Polatuzumab as Bridging or Salvage Therapy for Patients With Relapsed/Refractory LBCL

Polatuzumab vedotin was approved in 2019 in combination with bendamustine and rituximab for patients with relapsed or refractory large B-cell lymphoma (LBCL). It showed value in bridging to chimeric antigen receptor (CAR) T-cell therapy and allogeneic hematopoietic cell transplantation (alloHCT) and as a salvage therapy in patients who were not eligible for intensive consolidative treatments, according to research findings published in Blood Advances.

The analysis involved 105 patients with relapsed/refractory LBCL who had received polatuzumab under a compassionate use program in Germany since 2019. As such, these patients were treated with polatuzumab prior to its approval in the country in 2020. Patients received polatuzumab as either a salvage treatment (n=54) or as a bridging therapy (n=51) to CAR T-cell therapy or alloHCT.

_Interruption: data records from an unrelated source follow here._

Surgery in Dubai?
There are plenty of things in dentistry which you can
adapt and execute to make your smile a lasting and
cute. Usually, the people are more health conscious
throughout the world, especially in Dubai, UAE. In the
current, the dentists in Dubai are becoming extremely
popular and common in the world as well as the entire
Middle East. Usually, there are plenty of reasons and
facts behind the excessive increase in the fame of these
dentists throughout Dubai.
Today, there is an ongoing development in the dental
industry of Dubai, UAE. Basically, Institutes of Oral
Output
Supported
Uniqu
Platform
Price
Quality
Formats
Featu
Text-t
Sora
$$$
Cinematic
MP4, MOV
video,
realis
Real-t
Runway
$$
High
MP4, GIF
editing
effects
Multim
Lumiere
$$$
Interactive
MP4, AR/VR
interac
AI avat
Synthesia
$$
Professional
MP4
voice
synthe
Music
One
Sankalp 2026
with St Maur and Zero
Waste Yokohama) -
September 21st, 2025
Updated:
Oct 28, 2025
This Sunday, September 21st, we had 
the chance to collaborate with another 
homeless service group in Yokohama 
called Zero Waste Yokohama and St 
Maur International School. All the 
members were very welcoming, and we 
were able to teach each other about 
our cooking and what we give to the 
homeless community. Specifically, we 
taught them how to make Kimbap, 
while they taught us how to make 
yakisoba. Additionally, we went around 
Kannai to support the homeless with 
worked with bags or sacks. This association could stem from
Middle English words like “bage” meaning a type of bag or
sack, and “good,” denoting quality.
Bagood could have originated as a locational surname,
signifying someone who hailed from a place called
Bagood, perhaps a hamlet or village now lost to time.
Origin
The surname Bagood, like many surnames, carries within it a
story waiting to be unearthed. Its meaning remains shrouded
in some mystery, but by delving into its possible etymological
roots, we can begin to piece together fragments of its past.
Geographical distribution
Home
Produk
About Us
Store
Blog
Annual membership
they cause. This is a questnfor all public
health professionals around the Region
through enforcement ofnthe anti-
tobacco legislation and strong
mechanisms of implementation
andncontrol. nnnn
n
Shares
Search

At baseline, patients had received a median of three previous lines of therapy. Approximately 84.3% of patients in the bridging cohort and 87% of patients in the salvage cohort had disease that was refractory to their last therapy.

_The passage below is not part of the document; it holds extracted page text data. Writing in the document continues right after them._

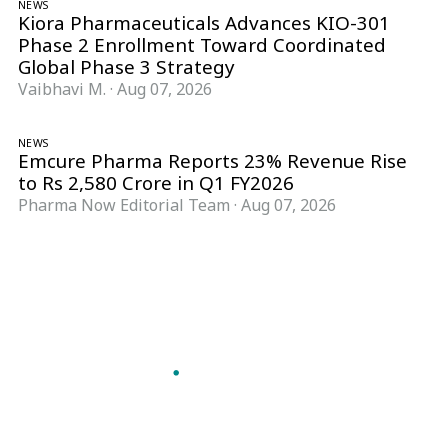
NEWS
Kiora Pharmaceuticals Advances KIO-301
Phase 2 Enrollment Toward Coordinated
Global Phase 3 Strategy
Vaibhavi M.
·
Aug 07, 2026
NEWS
Emcure Pharma Reports 23% Revenue Rise
to Rs 2,580 Crore in Q1 FY2026
Pharma Now Editorial Team
·
Aug 07, 2026
Follow Pharma Now
@pharmanow.live
EDITIONS & LOCAL COVERAGE
United States
United Kingdom
Germany
France
Italy
India
Switzerland
Singapore
A global knowledge and leadership platform for
pharma. We turn complexity into clarity
professionals can act on.
GET THE PHARMA NOW APP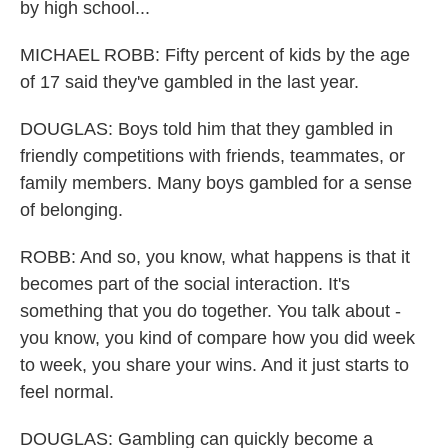
by high school...
MICHAEL ROBB: Fifty percent of kids by the age
of 17 said they've gambled in the last year.
DOUGLAS: Boys told him that they gambled in
friendly competitions with friends, teammates, or
family members. Many boys gambled for a sense
of belonging.
ROBB: And so, you know, what happens is that it
becomes part of the social interaction. It's
something that you do together. You talk about -
you know, you kind of compare how you did week
to week, you share your wins. And it just starts to
feel normal.
DOUGLAS: Gambling can quickly become a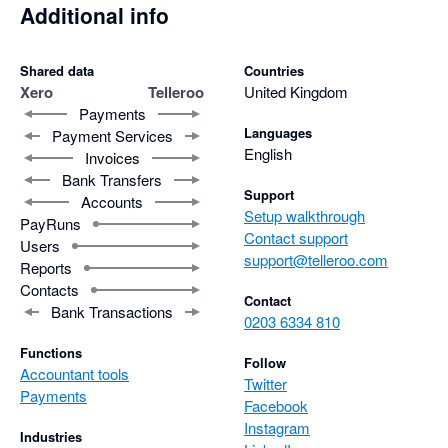
Additional info
Shared data
Countries
Xero
Telleroo
United Kingdom
Payments
Languages
Payment Services
English
Invoices
Bank Transfers
Support
Accounts
Setup walkthrough
PayRuns
Contact support
Users
support@telleroo.com
Reports
Contacts
Contact
Bank Transactions
0203 6334 810
Functions
Follow
Accountant tools
Twitter
Payments
Facebook
Instagram
Industries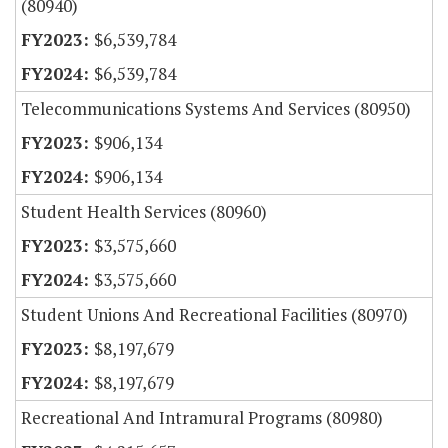
(80940)
$6,539,784
$6,539,784
Telecommunications Systems And Services (80950)
$906,134
$906,134
Student Health Services (80960)
$3,575,660
$3,575,660
Student Unions And Recreational Facilities (80970)
$8,197,679
$8,197,679
Recreational And Intramural Programs (80980)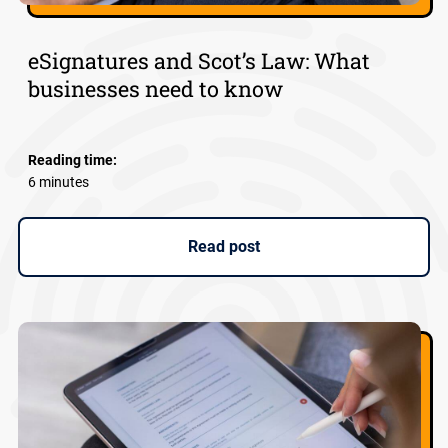
eSignatures and Scot’s Law: What
businesses need to know
Reading time:
6 minutes
Read post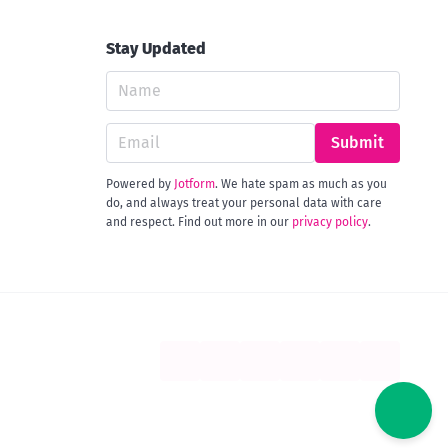
Stay Updated
Submit
Powered by
Jotform
. We hate spam as much as you
do, and always treat your personal data with care
and respect. Find out more in our
privacy policy
.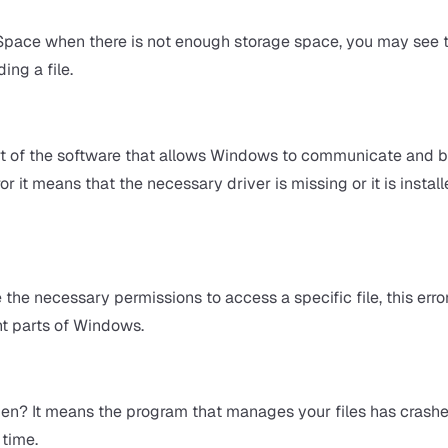
 Space when there is not enough storage space, you may see t
ing a file.
part of the software that allows Windows to communicate and b
 it means that the necessary driver is missing or it is instal
he necessary permissions to access a specific file, this error
nt parts of Windows.
zen? It means the program that manages your files has crashed
 time.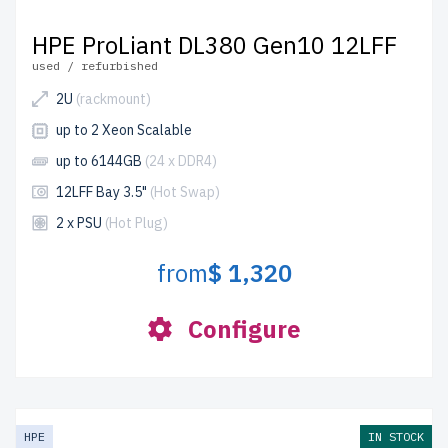
HPE ProLiant DL380 Gen10 12LFF
used / refurbished
2U
(rackmount)
up to 2 Xeon Scalable
up to 6144GB
(24 x DDR4)
12LFF Bay 3.5"
(Hot Swap)
2 x PSU
(Hot Plug)
from
$ 1,320
Configure
HPE
IN STOCK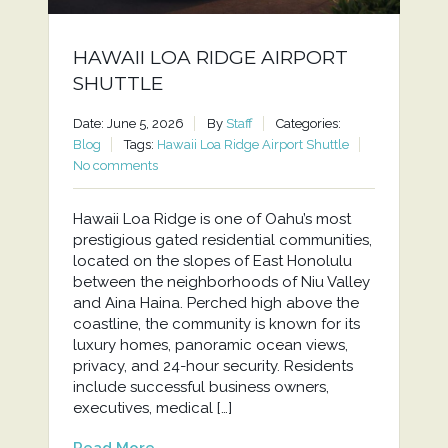
HAWAII LOA RIDGE AIRPORT
SHUTTLE
Date: June 5, 2026
By
Staff
Categories:
Blog
Tags:
Hawaii Loa Ridge Airport Shuttle
No comments
Hawaii Loa Ridge is one of Oahu’s most
prestigious gated residential communities,
located on the slopes of East Honolulu
between the neighborhoods of Niu Valley
and Aina Haina. Perched high above the
coastline, the community is known for its
luxury homes, panoramic ocean views,
privacy, and 24-hour security. Residents
include successful business owners,
executives, medical […]
Read More...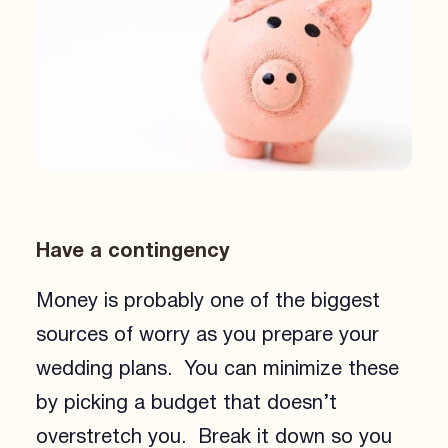
Have a contingency
Money is probably one of the biggest
sources of worry as you prepare your
wedding plans. You can minimize these
by picking a budget that doesn’t
overstretch you. Break it down so you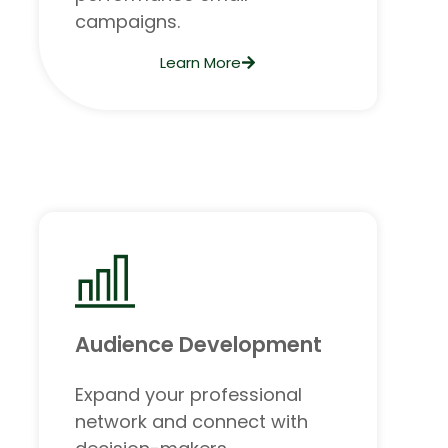
campaigns.
Learn More
Audience Development
Expand your professional
network and connect with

A significantly greater proportion of patients in the bridging cohort had experienced failure with autologous HCT (31.4% vs. 9.3%; p=0.007). The median age of individuals in the salvage cohort was significantly higher than those in the bridging cohort (73.5 vs. 61 years, respectively).

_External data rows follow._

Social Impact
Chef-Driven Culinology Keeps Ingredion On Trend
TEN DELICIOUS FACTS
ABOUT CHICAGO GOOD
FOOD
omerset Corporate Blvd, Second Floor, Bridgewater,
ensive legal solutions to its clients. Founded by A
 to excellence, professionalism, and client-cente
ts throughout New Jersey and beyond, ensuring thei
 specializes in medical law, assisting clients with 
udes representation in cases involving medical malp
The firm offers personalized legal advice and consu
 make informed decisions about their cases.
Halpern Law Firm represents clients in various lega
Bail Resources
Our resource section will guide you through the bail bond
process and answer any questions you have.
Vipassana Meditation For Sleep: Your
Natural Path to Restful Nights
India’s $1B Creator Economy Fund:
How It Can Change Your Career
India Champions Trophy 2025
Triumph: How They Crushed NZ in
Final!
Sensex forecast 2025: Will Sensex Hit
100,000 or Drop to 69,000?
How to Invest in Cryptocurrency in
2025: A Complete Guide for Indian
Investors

In the salvage cohort, most patients were treated with polatuzumab in combination with bendamustine (59.3%), while the remaining patients largely received polatuzumab plus rituximab without a chemotherapy backbone. Patients in the overall salvage group underwent a median of four administered polatuzumab cycles, with 40.7% of patients (n=22) completing six cycles of treatment.

The best responses achieved with polatuzumab in the salvage cohort included a complete response in 14.8% of patients (n=8) and a partial response or clinical response in 33.3% of patients (n=18). The overall response rate in this group was 48.1% (TABLE 1).

At six months, progression-free survival (PFS) from the start of polatuzumab was 27.7% (95% CI 17.9-42.6), while 12-month PFS was 8.0% (95% CI 1.7-38.3) over a median follow-up of 7.5 months. Additionally, six-month overall survival (OS) was 49.6% (95% CI 37.4-65.9), whereas 12-month OS was 12.6% (95% CI 4.1-38.9). The median OS was numerically higher in patients who had received two prior lines of therapy versus patients with three or more prior lines of treatment (6.7 vs. 3.1 months, respectively; hazard ratio [HR]=1.4; 95% CI 0.7-2.8; p=0.3).

In a multivariate analysis, having three or more lines of prior therapy had a significantly adverse impact on PFS compared with two lines (HR=2.3; 95% CI 1.1-4.4; p=0.02). Additionally, response to last pretreatment represented an independent predictor of OS (HR=2.1; 95% CI 1.04-4.3; p=0.04) and PFS (HR=2.4; 95% CI 1.3-4.6; p=0.007).

The bridging cohort received a median of two cycles of a polatuzumab-containing regimen, which was significantly lower compared with the salvage group (p=0.001). Approximately 68.3% of patients in the bridging cohort underwent CAR T-cell therapy. Three out of five patients with disease progression during polatuzumab experienced remission following CAR T-cell therapy.

In the bridging group of patients who subsequently received CAR T-cell therapy, six-month OS was 77.9% (95% CI 60.7-100), while 12-month OS was 58.5% (95% CI 31.5-100). In contrast, six-month OS for patients who did not reach CAR T-cell therapy was 22% (95% CI 6.8-70.7).

The six-month PFS and OS rates from start of polatuzumab within the bridging group were 29.6% (95% CI 17.2-51.1) and 61.8% (95% CI 47.6-80.2), respectively, over a median follow-up of 7.2 months (TABLE 2).

Cytopenias were the most common all-grade and grade 3 to 4 adverse events. Additionally, 15.4% of patients in the salvage cohort and 6.1% of patients in the bridging cohort experienced grade 3 to 4 febrile neutropenia.

Given the study’s retrospective nature, the researchers noted that the analysis lacked predefined image-based response assessment. Additionally, the relatively short follow-up duration of patients may limit the long-term assessment of polatuzumab’s effects in this population.

The study authors reported no relevant conflicts of interest.

Reference

Liebers N, Duell J, Fitzgerald D, et al. Polatuzumab vedotin as a salvage and bridging treatment in relapsed or refractory large B-cell lymphomas. Blood Adv. 2021;5(13):2707-2716.